▶ **MATERIAL FOR THIS TASK**:
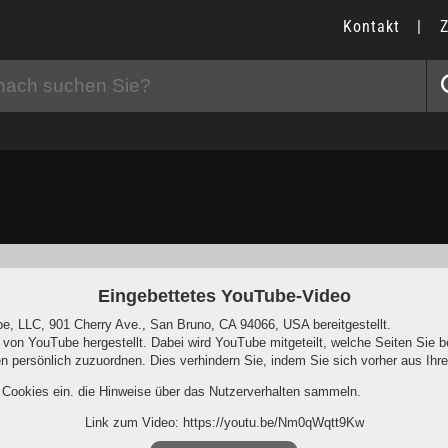
Kontakt
|
Eingebettetes YouTube-Video
e, LLC, 901 Cherry Ave., San Bruno, CA 94066, USA bereitgestellt.
 von YouTube hergestellt. Dabei wird YouTube mitgeteilt, welche Seiten Si
nen persönlich zuzuordnen. Dies verhindern Sie, indem Sie sich vorher aus I
r Cookies ein, die Hinweise über das Nutzerverhalten sammeln.
Link zum Video: https://youtu.be/Nm0qWqtt9Kw
-Programm deaktiviert hat, wird auch beim Anschauen von YouTube-Videos m
ersonenbezogene Nutzungsinformationen ab. Möchten Sie dies verhindern, s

▶ **WORK TO COMPLETE**:
Copy every line from the records above that contains the word "wird".

▶ **FINISHED TASK**:
 von YouTube hergestellt. Dabei wird YouTube mitgeteilt, welche Seiten Si
-Programm deaktiviert hat, wird auch beim Anschauen von YouTube-Videos m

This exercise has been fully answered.